Investor coaching: The closing slide is the last thing investors see before they decide whether to take a next meeting. End strong. ‘First-in-class KRAS G12C inhibitor with 87% TGI in a validated model, led by a team that has previously filed 3 INDs and closed 2 Series A rounds, ODD obtained, $40M raise to Phase 1 RP2D’ is a closing statement. A list of generic bullet points is not.

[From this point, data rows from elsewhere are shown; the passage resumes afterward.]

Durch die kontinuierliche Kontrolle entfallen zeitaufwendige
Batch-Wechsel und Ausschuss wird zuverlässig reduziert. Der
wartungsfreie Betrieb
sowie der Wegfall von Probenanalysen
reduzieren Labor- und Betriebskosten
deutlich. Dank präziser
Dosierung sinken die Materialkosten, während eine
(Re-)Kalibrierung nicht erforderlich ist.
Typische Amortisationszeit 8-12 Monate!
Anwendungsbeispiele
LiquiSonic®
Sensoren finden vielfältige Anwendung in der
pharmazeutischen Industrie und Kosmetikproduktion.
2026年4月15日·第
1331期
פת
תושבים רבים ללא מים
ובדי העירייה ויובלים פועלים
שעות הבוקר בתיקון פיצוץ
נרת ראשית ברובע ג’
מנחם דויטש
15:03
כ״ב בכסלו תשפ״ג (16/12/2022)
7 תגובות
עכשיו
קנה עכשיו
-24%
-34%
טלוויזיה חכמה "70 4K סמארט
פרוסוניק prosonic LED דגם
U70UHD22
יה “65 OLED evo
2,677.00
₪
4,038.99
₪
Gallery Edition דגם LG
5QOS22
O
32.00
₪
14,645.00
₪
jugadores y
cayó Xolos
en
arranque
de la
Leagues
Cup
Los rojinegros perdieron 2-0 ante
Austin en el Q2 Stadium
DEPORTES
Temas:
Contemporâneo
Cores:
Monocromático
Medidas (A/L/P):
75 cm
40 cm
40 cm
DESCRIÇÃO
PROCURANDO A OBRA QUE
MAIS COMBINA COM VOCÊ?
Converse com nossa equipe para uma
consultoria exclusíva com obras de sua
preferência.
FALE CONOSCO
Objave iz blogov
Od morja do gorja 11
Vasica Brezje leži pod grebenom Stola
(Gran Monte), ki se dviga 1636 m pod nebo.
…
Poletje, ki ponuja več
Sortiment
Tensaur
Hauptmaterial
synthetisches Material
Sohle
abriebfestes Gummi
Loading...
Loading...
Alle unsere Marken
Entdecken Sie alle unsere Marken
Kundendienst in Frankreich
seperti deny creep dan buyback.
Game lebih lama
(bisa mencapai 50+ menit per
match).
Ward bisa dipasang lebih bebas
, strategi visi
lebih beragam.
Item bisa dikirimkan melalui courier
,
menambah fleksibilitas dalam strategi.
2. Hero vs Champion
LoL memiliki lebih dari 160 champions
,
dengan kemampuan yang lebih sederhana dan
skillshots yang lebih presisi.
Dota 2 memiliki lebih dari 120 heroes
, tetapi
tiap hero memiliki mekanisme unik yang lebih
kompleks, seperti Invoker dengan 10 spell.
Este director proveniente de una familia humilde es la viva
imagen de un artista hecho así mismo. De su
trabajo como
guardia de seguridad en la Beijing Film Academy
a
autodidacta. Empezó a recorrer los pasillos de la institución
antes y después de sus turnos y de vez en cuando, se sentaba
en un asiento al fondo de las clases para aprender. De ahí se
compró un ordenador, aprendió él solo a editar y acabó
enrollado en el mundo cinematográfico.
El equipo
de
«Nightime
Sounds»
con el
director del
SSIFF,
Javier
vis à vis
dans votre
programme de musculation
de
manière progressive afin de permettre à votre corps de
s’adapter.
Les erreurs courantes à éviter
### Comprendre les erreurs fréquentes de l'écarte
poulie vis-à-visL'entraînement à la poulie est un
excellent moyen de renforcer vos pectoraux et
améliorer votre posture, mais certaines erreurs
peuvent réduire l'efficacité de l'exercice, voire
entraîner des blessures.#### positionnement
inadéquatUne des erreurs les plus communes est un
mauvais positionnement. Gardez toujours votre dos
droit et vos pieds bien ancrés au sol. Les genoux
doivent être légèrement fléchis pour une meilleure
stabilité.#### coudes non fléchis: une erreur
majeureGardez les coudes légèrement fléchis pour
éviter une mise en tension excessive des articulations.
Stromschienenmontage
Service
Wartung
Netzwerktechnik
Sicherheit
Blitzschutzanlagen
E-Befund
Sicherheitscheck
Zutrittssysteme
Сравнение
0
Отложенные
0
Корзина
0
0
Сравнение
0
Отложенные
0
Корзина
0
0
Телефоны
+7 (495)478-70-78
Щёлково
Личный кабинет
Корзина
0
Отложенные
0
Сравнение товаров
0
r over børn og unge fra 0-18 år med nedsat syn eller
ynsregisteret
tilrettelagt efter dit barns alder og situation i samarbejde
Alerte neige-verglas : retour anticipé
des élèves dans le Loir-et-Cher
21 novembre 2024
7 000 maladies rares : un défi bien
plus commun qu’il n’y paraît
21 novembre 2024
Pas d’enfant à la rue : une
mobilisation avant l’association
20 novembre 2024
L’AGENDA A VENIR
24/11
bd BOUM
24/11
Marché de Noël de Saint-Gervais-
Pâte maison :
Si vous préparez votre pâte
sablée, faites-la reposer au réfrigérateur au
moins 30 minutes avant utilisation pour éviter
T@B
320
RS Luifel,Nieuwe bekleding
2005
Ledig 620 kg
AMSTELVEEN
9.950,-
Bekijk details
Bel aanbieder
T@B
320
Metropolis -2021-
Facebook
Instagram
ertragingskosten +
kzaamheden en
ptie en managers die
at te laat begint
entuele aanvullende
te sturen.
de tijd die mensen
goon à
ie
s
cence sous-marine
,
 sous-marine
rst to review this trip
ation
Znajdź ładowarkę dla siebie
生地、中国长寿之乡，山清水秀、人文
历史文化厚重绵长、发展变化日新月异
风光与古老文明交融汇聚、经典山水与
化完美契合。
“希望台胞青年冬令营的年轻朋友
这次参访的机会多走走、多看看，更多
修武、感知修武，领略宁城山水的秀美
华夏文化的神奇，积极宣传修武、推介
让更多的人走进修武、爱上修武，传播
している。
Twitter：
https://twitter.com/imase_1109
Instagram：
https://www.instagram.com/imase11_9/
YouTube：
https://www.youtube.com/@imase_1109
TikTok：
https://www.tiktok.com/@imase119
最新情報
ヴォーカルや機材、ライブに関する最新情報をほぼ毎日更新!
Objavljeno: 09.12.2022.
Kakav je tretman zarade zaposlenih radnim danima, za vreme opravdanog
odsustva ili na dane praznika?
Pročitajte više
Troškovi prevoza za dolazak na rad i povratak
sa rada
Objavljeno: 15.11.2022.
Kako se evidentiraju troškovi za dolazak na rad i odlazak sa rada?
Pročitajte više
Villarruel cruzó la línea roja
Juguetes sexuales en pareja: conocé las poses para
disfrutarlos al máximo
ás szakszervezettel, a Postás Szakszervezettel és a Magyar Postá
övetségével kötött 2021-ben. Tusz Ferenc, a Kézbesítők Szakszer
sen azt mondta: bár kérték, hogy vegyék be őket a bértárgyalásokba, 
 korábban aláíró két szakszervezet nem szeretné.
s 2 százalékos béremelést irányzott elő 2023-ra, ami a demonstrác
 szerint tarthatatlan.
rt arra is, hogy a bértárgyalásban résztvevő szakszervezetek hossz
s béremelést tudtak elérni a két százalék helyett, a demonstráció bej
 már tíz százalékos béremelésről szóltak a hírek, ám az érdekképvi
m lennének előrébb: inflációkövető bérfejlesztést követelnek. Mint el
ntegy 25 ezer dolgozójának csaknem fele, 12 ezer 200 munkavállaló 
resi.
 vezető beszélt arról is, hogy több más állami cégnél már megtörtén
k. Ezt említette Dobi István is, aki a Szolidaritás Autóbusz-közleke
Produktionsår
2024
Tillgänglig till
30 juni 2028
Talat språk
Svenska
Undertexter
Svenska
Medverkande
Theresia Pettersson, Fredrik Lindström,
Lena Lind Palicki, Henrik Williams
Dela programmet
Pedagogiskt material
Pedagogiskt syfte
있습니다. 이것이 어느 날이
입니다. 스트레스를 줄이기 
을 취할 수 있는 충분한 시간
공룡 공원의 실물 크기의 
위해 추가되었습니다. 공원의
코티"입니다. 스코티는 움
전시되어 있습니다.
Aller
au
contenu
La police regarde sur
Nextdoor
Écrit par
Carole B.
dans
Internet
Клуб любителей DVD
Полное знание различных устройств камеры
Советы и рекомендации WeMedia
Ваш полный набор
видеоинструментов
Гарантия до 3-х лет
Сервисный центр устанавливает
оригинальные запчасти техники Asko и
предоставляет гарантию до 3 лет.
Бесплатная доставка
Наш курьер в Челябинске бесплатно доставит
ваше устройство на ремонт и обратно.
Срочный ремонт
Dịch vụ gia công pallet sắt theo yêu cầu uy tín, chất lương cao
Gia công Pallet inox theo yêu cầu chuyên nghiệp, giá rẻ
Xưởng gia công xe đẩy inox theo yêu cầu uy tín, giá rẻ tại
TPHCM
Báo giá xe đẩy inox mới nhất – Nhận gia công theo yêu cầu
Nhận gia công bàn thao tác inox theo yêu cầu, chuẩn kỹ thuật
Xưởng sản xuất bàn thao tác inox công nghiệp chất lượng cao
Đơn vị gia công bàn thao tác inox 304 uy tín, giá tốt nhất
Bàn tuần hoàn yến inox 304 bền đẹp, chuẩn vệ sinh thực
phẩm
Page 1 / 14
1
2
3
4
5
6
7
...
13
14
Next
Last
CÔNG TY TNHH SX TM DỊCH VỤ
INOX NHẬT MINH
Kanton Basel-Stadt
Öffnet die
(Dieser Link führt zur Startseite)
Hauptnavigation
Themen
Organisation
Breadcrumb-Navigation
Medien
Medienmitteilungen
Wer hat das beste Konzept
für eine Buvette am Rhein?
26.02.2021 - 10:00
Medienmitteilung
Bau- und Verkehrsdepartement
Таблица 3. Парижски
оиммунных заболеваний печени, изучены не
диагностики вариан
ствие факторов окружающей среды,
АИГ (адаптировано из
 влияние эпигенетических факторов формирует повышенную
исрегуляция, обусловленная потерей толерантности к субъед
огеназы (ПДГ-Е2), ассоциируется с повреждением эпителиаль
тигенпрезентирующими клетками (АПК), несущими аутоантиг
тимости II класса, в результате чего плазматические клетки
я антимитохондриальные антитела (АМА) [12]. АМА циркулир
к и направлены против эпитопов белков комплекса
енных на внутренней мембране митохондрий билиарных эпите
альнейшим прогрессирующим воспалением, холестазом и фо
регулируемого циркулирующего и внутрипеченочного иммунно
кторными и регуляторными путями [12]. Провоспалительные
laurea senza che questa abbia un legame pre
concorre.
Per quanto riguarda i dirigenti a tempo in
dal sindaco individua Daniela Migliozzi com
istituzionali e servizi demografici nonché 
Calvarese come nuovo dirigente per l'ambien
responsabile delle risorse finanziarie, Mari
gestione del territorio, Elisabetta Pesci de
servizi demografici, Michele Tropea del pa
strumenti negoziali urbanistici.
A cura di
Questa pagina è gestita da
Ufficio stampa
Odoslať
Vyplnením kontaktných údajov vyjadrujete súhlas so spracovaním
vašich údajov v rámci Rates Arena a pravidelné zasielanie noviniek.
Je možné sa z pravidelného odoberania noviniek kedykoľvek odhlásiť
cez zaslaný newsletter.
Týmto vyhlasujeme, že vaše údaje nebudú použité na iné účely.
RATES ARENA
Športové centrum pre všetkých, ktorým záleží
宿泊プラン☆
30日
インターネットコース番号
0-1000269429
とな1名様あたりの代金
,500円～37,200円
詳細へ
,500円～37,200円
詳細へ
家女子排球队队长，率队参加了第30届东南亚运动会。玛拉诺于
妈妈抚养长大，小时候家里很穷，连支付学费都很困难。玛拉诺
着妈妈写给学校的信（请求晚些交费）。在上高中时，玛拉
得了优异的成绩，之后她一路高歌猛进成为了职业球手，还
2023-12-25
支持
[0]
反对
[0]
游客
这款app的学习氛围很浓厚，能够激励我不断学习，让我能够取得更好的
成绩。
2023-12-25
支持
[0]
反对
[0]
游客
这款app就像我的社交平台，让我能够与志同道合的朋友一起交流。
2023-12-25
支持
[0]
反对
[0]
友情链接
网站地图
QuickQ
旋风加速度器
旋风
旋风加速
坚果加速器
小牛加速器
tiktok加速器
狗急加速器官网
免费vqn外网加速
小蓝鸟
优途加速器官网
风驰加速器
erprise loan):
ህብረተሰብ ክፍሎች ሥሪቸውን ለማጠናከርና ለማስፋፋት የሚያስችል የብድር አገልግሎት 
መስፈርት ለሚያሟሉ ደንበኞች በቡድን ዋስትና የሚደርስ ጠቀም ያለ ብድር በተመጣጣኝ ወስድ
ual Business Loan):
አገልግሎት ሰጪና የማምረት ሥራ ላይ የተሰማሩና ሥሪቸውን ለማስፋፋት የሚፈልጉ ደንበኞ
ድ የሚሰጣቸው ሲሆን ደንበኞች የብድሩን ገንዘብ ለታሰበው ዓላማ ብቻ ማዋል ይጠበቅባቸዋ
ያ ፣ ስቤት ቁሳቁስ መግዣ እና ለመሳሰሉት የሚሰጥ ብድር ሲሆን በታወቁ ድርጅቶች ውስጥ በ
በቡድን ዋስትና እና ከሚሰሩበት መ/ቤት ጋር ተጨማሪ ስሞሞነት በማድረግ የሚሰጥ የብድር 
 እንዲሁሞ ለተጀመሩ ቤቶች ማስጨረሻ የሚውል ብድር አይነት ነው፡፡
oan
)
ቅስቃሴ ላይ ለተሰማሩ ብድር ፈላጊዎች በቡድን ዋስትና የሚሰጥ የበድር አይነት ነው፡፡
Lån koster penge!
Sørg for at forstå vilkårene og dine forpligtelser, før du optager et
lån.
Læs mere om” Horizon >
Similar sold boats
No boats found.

Deck Mechanics: What Investors Notice
Length
14 slides in the body. Appendix slides covering additional data, financial model assumptions, and scientific detail are expected and appropriate — do not cram them into the main deck. A 20-slide main deck signals that the team cannot prioritise. A 10-slide deck signals that they are hiding something.
Format
Send as a PDF for initial outreach, not as a live PowerPoint. A PDF controls the experience and prevents formatting issues across devices. Keep file size under 10MB — large files do not open reliably on mobile. Use a clean, professional design: dark navy or white background, one accent colour, no clip art, no stock photography of scientists in lab coats.
Data room
Have a structured virtual data room ready before you start sending the deck. Investors who are interested will ask for it within days of receiving the deck. The data room should contain: the science package (full nonclinical data, IB if available), IP documentation (patents, FTO report, license agreement), corporate documents (cap table, incorporation documents, board minutes), team CVs, and the financial model. A well-organised data room signals that the team is ready for diligence.
Consistency
Every number in the deck must be consistent with the data room. Investors who proceed to diligence will verify every statistic. A patient prevalence figure that differs between the deck and the FDA ODD filing, or a patent expiry that differs between the deck and the patent documents, creates immediate questions about accuracy and attention to detail. Audit the deck against all source documents before sending.
Version control
Date every version of the deck. Do not send different versions with different content to different investors. If you update the deck during the fundraise (which is common as data comes in or as you refine the story based on investor feedback), update it consistently and note the version date on the cover.
What the Best Biotech Pitches Have in Common
Across the hundreds of biotech pitches that institutional investors evaluate each year, the ones that close consistently share five characteristics. First, the science is presented with intellectual honesty — the founders show the best data and acknowledge the limitations without being asked. Second, the team has done this before — at least one person on the founding team has previously navigated the specific challenge that lies immediately ahead (IND filing, Phase 1 design, regulatory engagement). Third, the competitive position is clear and data-driven — not ‘we are better’ but ‘here is specifically how the efficacy, safety, and patient selection data compares’. Fourth, the financial ask is sized to a specific milestone with a credible plan — not a round number with a vague use of proceeds. Fifth, the investors can see the exit — a clear view of who would want to own this asset at Phase 2 completion, at what premium, and based on what comparable transactions.
The deck is the invitation to the diligence process. It does not need to answer every question. It needs to make a sophisticated investor believe that the next three weeks of their time are worth spending on your company.
This template is an editorial product of BioPharmaWire reflecting common expectations among institutional life sciences investors as of Q4 2025. Individual investor preferences vary. It does not constitute financial, legal, or investment advice. Founders should engage experienced biotech counsel and financial advisors before approaching institutional capital.